**Task**
I would like the lines below, from the one with "機、鉄道、特装車両など、幅広い分野に製品や技術を提供してい" through the one with "personal scheduling and casual appointment", copied exactly and without any pictures.

**Input material**
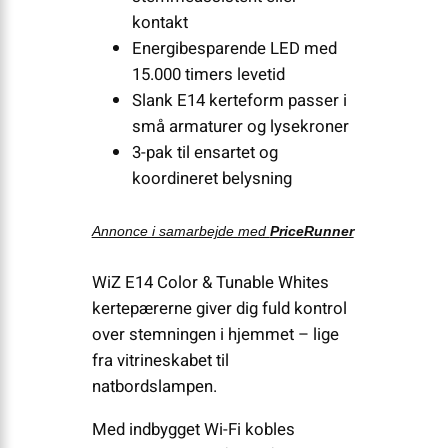
kontakt
Energibesparende LED med
15.000 timers levetid
Slank E14 kerteform passer i
små armaturer og lysekroner
3-pak til ensartet og
koordineret belysning
Annonce i samarbejde med
PriceRunner
WiZ E14 Color & Tunable Whites
kertepærerne giver dig fuld kontrol
over stemningen i hjemmet – lige
fra vitrineskabet til
natbordslampen.
Med indbygget Wi-Fi kobles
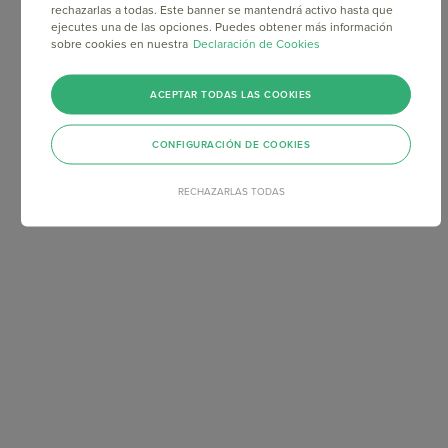
rechazarlas a todas. Este banner se mantendrá activo hasta que
ejecutes una de las opciones. Puedes obtener más información
sobre cookies en nuestra
Declaración de Cookies
ACEPTAR TODAS LAS COOKIES
CONFIGURACIÓN DE COOKIES
RECHAZARLAS TODAS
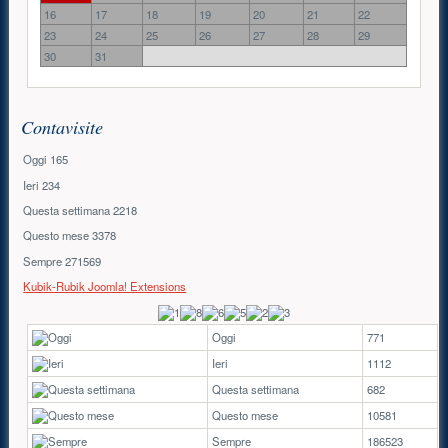
16
17
18
19
20
21
22
23
24
25
26
27
28
29
30
31
Contavisite
Oggi
165
Ieri
234
Questa settimana
2218
Questo mese
3378
Sempre
271569
Kubik-Rubik Joomla! Extensions
Oggi
771
Ieri
1112
Questa settimana
682
Questo mese
10581
Sempre
186523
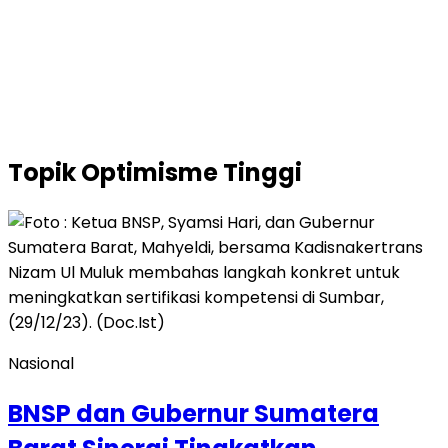
Topik
Optimisme Tinggi
Nasional
BNSP dan Gubernur Sumatera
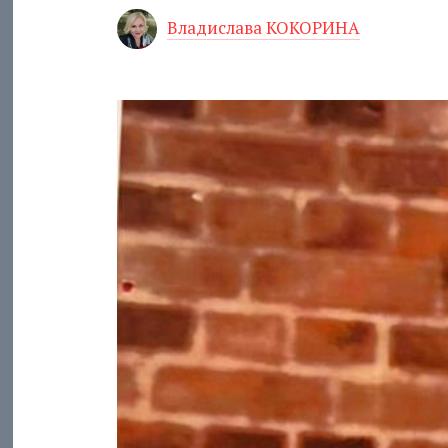
Владислава КОКОРИНА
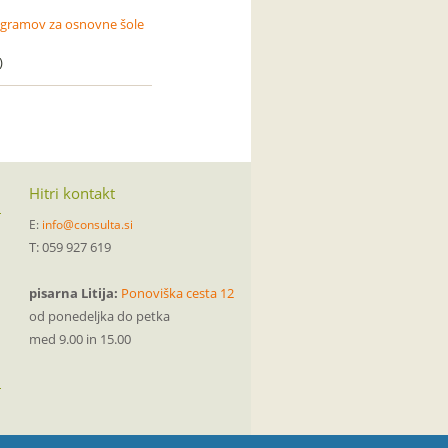
rogramov za osnovne šole
)
Hitri kontakt
E:
info@consulta.si
T: 059 927 619
pisarna Litija:
Ponoviška cesta 12
od ponedeljka do petka
med 9.00 in 15.00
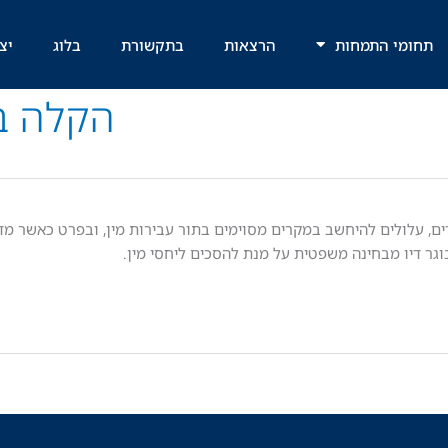
תחומי התמחות
הרצאות
בתקשורת
בלוג
יצ
הקלה ב
ים, עלולים להיחשב במקרים מסוימים בתור עבירות מין, ובפרט כאשר מד
ר דיו מבחינה משפטית על מנת להסכים ליחסי מין.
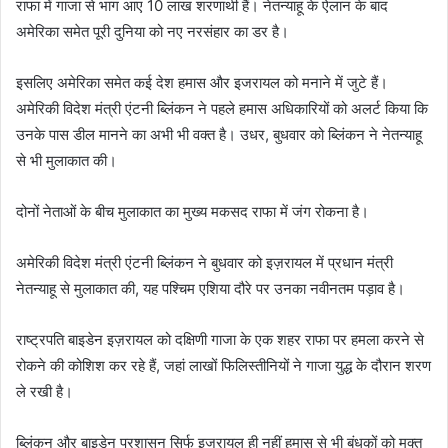
राफा में गाजा से भाग आए 10 लाख शरणार्थी हैं। नेतन्याहू के ऐलान के बाद
अमेरिका समेत पूरी दुनिया को नए नरसंहार का डर है।
इसलिए अमेरिका समेत कई देश हमास और इजरायल को मनाने में जुटे हैं।
अमेरिकी विदेश मंत्री एंटनी ब्लिंकन ने पहले हमास अधिकारियों को अलर्ट किया कि
उनके पास डील मानने का अभी भी वक्त है। उधर, बुधवार को ब्लिंकन ने नेतन्याहू
से भी मुलाकात की।
दोनों नेताओं के बीच मुलाकात का मुख्य मकसद राफा में जंग रोकना है।
अमेरिकी विदेश मंत्री एंटनी ब्लिंकन ने बुधवार को इज़रायल में प्रधान मंत्री
नेतन्याहू से मुलाकात की, यह पश्चिम एशिया दौरे पर उनका नवीनतम पड़ाव है।
राष्ट्रपति बाइडेन इज़रायल को दक्षिणी गाजा के एक शहर राफा पर हमला करने से
रोकने की कोशिश कर रहे हैं, जहां लाखों फिलिस्तीनियों ने गाजा युद्ध के दौरान शरण
ले रखी है।
ब्लिंकन और बाइडेन प्रशासन सिर्फ इजरायल ही नहीं हमास से भी बंधकों को मुक्त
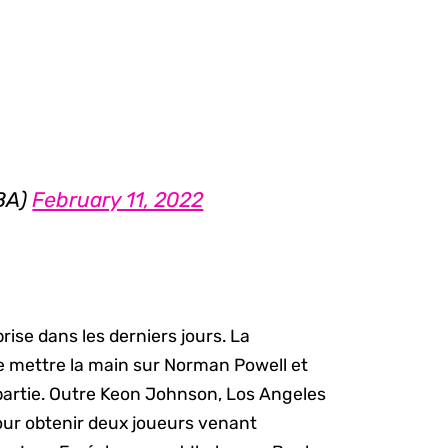
BA)
February 11, 2022
prise dans les derniers jours. La
e mettre la main sur Norman Powell et
partie. Outre Keon Johnson, Los Angeles
our obtenir deux joueurs venant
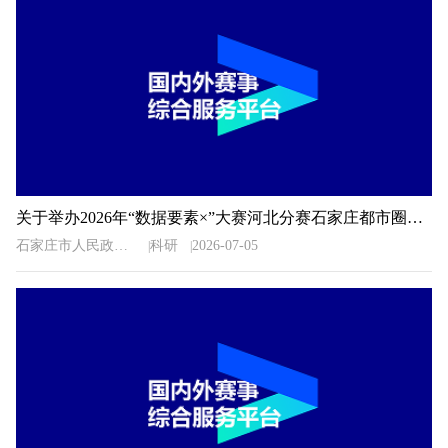
关于举办2026年“数据要素×”大赛河北分赛石家庄都市圈地方赛的通知
石家庄市人民政府办公室
科研
2026-07-05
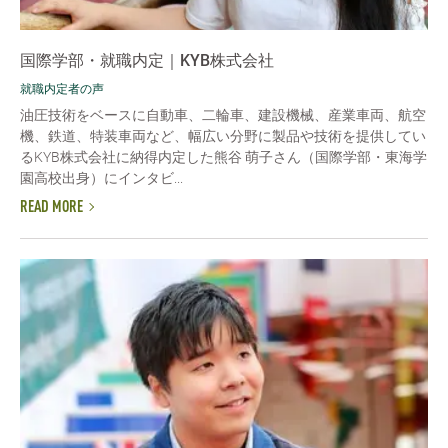
国際学部・就職内定｜KYB株式会社
就職内定者の声
油圧技術をベースに自動車、二輪車、建設機械、産業車両、航空
機、鉄道、特装車両など、幅広い分野に製品や技術を提供してい
るKYB株式会社に納得内定した熊谷 萌子さん（国際学部・東海学
園高校出身）にインタビ...
READ MORE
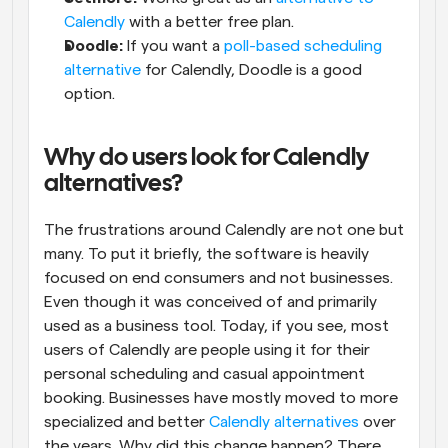
Calendly
 with a better free plan.
Doodle:
 If you want a 
poll-based scheduling 
alternative
 for Calendly, Doodle is a good 
option.
Why do users look for Calendly 
alternatives?
The frustrations around Calendly are not one but 
many. To put it briefly, the software is heavily 
focused on end consumers and not businesses. 
Even though it was conceived of and primarily 
used as a business tool. Today, if you see, most 
users of Calendly are people using it for their 
personal scheduling and casual appointment 
booking. Businesses have mostly moved to more 
specialized and better 
Calendly alternatives
 over 
the years. Why did this change happen? There 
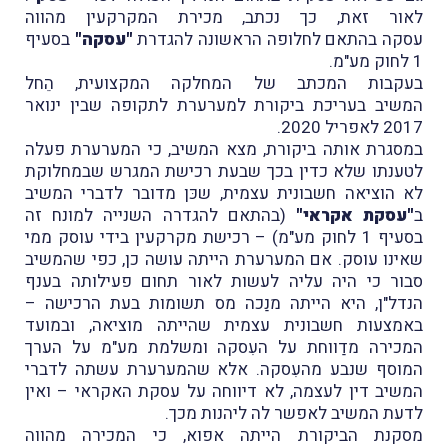
לאור זאת, כך נכתב, מכירת המקרקעין מהווה
עסקה בהתאם לחלופה הראשונה להגדרת
"עסקה"
בסעיף
1 לחוק מע"מ.
בעקבות המכתב של המחלקה המקצועית, הֵחל
המשיב בעריכת ביקורת למערערת לתקופה שבין ינואר
2017 לאפריל 2020.
במסגרת אותה ביקורת, מצא המשיב, כי המערערת פעלה
לטענתו שלא כדין בכך שבעת רכישת המגרש שבמחלוקת
לא הוציאה חשבונית עצמית, שכּן מדובר לדברי המשיב
ב
"עסקת אקראי"
(בהתאם להגדרה השנייה למונח זה
בסעיף 1 לחוק מע"מ) – רכישת מקרקעין בידי עוסק ממי
שאינו עוסק. אם המערערת הייתה עושה כן, כפי שהמשיב
סבור כי היה עליה לעשות לאור תחום פעילותה בענף
הנדל"ן, היא הייתה מנַכה מס תשומות בעת הרכישה –
באמצעות חשבונית עצמית שהייתה מוציאה, ובמועד
המכירה מדַווחת על העִסקה ומשלמת מע"מ על הערך
המוסף שנבע מהעִסקה. אלא שהמערערת עשתה לדברי
המשיב דין לעצמה, לא דיווחה על עסקת האקראי – ואין
לדעת המשיב לאפשר לה ליהנות מכך.
מסקנת הביקורת הייתה אפוא, כי המכירה מהווה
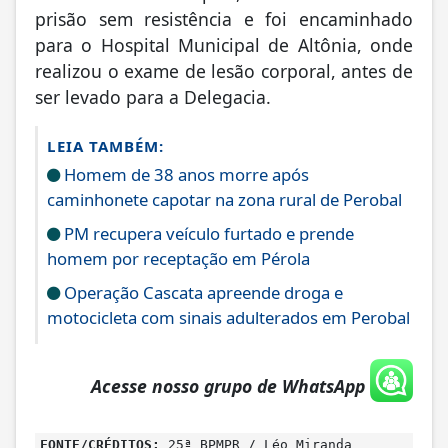
prisão sem resistência e foi encaminhado
para o Hospital Municipal de Altônia, onde
realizou o exame de lesão corporal, antes de
ser levado para a Delegacia.
LEIA TAMBÉM:
Homem de 38 anos morre após
caminhonete capotar na zona rural de Perobal
PM recupera veículo furtado e prende
homem por receptação em Pérola
Operação Cascata apreende droga e
motocicleta com sinais adulterados em Perobal
Acesse nosso grupo de WhatsApp
FONTE/CRÉDITOS:
25ª BPMPR / Léo Miranda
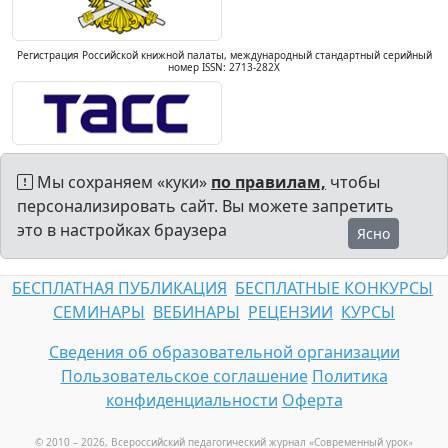
Регистрация Российской книжной палаты, международный стандартный серийный
номер ISSN: 2713-282X
Мы сохраняем «куки»
по правилам,
чтобы
персонализировать сайт. Вы можете запретить
это в настройках браузера
Ясно
БЕСПЛАТНАЯ ПУБЛИКАЦИЯ
БЕСПЛАТНЫЕ КОНКУРСЫ
СЕМИНАРЫ
ВЕБИНАРЫ
РЕЦЕНЗИИ
КУРСЫ
Сведения об образовательной организации
Пользовательское соглашение
Политика
конфиденциальности
Оферта
© 2010 – 2026, Всероссийский педагогический журнал «Современный урок
»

**Task response**
機、鉄道、特装車両など、幅広い分野に製品や技術を提供してい
るKYB株式会社に納得内定した熊谷 萌子さん（国際学部・東海学
園高校出身）にインタビ...
READ MORE
Calendly
 with a better free plan.
Doodle:
 If you want a 
poll-based scheduling 
alternative
 for Calendly, Doodle is a good 
option.
Why do users look for Calendly 
alternatives?
The frustrations around Calendly are not one but 
many. To put it briefly, the software is heavily 
focused on end consumers and not businesses. 
Even though it was conceived of and primarily 
used as a business tool. Today, if you see, most 
users of Calendly are people using it for their 
personal scheduling and casual appointment 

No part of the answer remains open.